Understanding MPEG-2 Compression
  February 6, 2001

Why Compression?

Video compression basically means using fewer bits to store and transmit digital video information. The data-rate of uncompressed "studio quality" digital video (ITU-R BT.601-5) is upwards of 100 Megabits per second, which vastly exceeds the speed at which a DVD player can retrieve video information from a disc (9.8 mbps). Storing a two hour program at this rate takes over 90 Gigabytes, while the storage capacity of DVD ranges from 4.7 to 17 GB. The answer to this dilemma is MPEG compression. DVD-Video supports both MPEG-1 (also used for Video CD in Asia) and MPEG-2. MPEG-2 is universally regarded as yielding higher image quality, and is the norm for most DVD-Video titles.

One underlying assumption of MPEG-2 compression is that motion pictures contain lots of redundancy, both within each frame and between a series of consecutive frames. Another is that there is some information in each frame that may be discarded without noticeably affecting the way that picture is perceived when played back. MPEG-2 reduces the overall volume of data both by discarding such "un-needed" information and by storing redundant data more efficiently.

To realize these efficiencies, MPEG-2 first performs intra-frame compression, similar to the techniques used in still-image formats such as JPEG. Next comes inter-frame compression, in which a series of adjacent frames are compared, and only the information necessary to describe the differences between successive frames is retained. When the encoded material is played back, a decoder extrapolates from the stored information to re-create a complete set of discrete frames.

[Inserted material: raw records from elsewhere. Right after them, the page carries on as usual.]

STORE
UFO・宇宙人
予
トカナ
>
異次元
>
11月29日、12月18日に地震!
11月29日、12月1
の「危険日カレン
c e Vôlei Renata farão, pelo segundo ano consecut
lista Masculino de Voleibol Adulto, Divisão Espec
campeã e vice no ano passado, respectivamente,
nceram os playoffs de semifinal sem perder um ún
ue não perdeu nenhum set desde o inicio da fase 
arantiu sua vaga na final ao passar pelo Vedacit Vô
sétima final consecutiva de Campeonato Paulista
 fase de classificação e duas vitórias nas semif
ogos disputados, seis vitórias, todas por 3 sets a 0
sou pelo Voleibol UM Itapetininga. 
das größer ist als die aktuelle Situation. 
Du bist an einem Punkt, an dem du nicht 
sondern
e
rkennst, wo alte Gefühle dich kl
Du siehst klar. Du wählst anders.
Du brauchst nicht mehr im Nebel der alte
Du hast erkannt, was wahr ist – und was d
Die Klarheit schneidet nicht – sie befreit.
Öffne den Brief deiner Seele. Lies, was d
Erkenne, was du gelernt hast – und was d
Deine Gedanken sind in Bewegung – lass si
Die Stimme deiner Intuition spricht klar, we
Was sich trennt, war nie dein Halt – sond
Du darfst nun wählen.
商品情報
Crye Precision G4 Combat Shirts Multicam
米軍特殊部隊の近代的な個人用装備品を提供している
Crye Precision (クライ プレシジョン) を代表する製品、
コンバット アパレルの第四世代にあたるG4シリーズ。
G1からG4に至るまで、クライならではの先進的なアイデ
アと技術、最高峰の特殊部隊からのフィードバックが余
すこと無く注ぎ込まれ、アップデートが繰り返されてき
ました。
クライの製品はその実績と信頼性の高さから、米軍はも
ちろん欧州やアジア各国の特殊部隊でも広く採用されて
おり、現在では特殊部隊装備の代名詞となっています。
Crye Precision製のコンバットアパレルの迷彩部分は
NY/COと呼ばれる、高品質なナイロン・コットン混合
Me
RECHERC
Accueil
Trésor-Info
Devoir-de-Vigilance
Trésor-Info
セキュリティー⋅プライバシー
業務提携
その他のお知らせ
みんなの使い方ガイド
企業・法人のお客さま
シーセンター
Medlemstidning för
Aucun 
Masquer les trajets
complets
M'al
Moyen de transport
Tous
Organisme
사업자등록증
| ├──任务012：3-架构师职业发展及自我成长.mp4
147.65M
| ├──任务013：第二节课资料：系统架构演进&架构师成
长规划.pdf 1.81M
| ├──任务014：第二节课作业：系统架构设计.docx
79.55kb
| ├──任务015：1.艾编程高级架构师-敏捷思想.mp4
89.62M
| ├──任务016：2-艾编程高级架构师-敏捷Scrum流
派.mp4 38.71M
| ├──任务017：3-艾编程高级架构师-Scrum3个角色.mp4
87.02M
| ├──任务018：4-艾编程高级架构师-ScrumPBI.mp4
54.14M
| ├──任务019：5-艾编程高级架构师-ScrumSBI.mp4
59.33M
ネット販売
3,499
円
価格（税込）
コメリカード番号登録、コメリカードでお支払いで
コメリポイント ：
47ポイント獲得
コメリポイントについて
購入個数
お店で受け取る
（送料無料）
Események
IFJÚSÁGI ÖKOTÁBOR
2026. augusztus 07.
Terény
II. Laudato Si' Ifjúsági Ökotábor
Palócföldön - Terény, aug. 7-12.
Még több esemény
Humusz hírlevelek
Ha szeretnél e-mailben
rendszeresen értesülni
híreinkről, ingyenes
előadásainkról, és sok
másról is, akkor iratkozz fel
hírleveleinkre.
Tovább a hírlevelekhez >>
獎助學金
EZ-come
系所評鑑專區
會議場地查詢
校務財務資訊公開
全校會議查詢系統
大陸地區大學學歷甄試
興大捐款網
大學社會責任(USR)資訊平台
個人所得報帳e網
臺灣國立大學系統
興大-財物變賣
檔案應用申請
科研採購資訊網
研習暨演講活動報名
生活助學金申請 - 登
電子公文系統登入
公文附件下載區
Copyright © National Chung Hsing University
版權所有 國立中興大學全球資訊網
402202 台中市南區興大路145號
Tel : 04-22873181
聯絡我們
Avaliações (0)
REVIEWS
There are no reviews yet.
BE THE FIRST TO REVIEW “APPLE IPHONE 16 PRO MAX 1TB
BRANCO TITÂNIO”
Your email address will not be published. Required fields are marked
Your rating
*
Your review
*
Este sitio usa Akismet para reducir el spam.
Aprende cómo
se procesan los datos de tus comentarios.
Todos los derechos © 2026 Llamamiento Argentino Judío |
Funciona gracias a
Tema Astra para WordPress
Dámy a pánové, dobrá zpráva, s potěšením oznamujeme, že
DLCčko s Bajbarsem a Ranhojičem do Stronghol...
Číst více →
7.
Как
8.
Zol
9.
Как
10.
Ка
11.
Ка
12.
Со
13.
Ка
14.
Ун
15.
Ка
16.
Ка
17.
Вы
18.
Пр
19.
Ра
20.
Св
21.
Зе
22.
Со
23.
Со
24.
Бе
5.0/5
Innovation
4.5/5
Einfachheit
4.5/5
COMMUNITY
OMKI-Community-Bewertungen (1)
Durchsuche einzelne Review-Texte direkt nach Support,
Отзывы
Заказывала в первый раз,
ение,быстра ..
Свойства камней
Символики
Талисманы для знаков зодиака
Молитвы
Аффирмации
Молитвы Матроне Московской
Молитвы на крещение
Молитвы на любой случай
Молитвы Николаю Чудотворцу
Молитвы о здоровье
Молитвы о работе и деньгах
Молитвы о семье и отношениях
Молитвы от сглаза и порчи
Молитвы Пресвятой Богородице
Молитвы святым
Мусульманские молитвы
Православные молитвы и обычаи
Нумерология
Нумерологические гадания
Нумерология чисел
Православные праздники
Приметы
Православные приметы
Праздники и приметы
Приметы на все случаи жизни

The result of the MPEG-2 encoding process is a video stream. The basic unit of the stream is a "Group of Pictures" (GOP), made up of three picture types: I, B, and P. I-pictures (intra) are compressed using intra-frame techniques only, meaning that the information stored is complete enough to decode the frame without reference to any adjacent frames. For B (bi-directional) and P (predictive) pictures, however, only "difference information" (frame-to-frame changes) is stored, which generates much less data. These pictures can only be reconstructed by referring to the I-pictures around them, which is why the different picture types are grouped into GOPs.